The odds are that Maliki will be forced out within a year, because he has lost the confidence of his Shiite base. But his departure won’t change the larger dynamics. The trends point toward a persistently sectarian Shiite government aligned with and pressured by Iran. The Iraqi army simply cannot push the Sunni jihadists out of Iraq. The Kurds will solidify their state. The Sunni Islamist rump state in northern Iraq and western Syria will be more chaotic than consolidated, because it lacks a financial base and a sustainable economy. It remains to be seen whether, as in 2004 and 2005, the Islamists oppress the Sunni tribes. If they do, fighting will break out among the Sunnis.

American influence has suffered a huge blow. We mistakenly disbanded and then laboriously re-created the Iraqi army, only to leave before the military as an institution had solidified. In 2008, President Bush agreed to a status-of-forces agreement that would withdraw all our troops by 2011. In his memoir, he wrote that his decision “had the blessing of Generals Petraeus and Odierno.” That assertion is highly dubious.

In any event, Obama completed the pullout, despite the recommendation of the Joint Chiefs to leave a residual force. Whatever Iraqi army reconstitutes in 2015 will harbor ill will toward America, because we left them in the lurch.
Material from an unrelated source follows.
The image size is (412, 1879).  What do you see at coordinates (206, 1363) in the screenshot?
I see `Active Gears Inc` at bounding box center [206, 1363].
The same is true of the hapless Sunni tribes. In 2007 and 2008, they came over to the side of the strongest tribe — the American military. They told us they distrusted “the Persian government of Maliki.” We paid 100,000 of them and reassured them. But once we left, Maliki oppressed them. So in turn they tolerated the reemergence of al-Qaeda in Iraq. The Sunni tribes will not again trust America.
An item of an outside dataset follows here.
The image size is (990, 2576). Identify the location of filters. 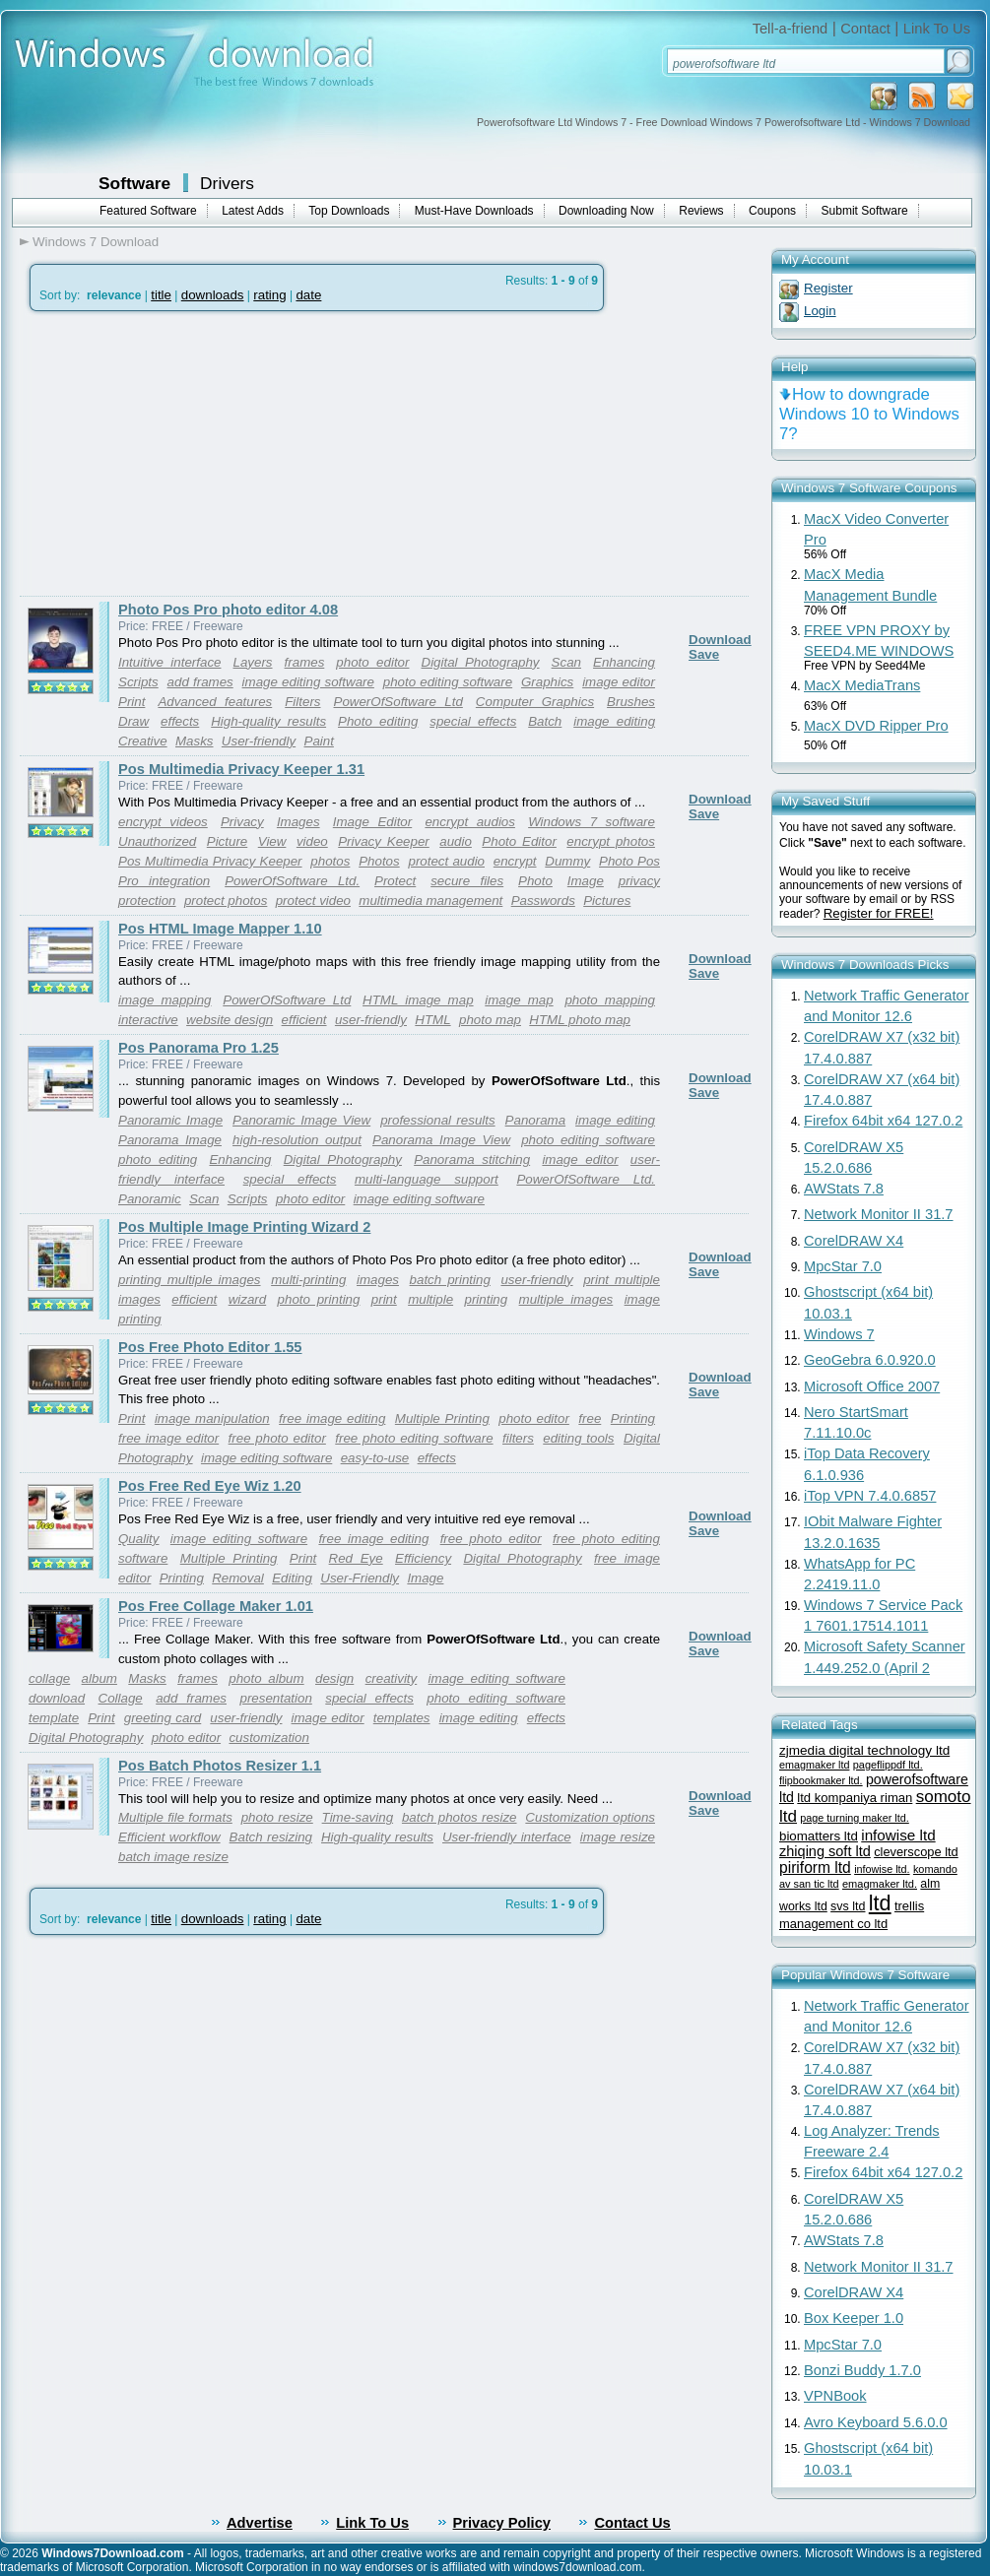 (518, 1438).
Nor will Saudi Arabia and the Gulf States. They are convinced America intends to cut deals that strengthen Iran at their direct peril.

Obama’s hazy view of foreign policy envisions regional balances of power — in the Middle East, East Asia, etc. Each region will supposedly find its own balance. America will have a bigger role in some regions than in others. But America will not act as a superpower, with an overarching and stabilizing weight based on hard power when confronted by violence.

That vision of America was not how the post-WWII world worked. For the past seven decades, America has acted with authority and power in every region of the globe. We made some mistakes. But any dispassionate evaluation of trends in global stability, open commerce, worldwide transit, individual freedoms, and economic growth would credit the American Era with enhancing our lives and those of billions across the globe.

Regrettably, the Obama belief in American retrenchment is not his alone. When he released five senior Taliban in return for an American soldier, Hillary Clinton strongly defended his action.

“These five guys are not a threat to the United States,” Ms. Clinton said. “They are a threat to the safety and security of Afghanistan and Pakistan. It’s up to those two countries to make the decision, once and for all, that these are threats to them.”

So if terrorists are not deemed a threat to us, we don’t care if they are a mortal threat to others? As long as we are safe, that’s all that counts. That is an infelicitous — not to mention myopic — argument to be made by a former secretary of state.

The phrase “perfidious Albion” was coined in 1793 by a French poet outraged that England had allied with the European monarchies against the French Revolution. As the Obama administration dips and dodges among multiple crises, never steadfast, let us hope a poet does not pen such a damning phrase about us.

— Bing West, a former assistant secretary of defense for international affairs, has written seven books about the wars in Vietnam, Iraq, and Afghanistan.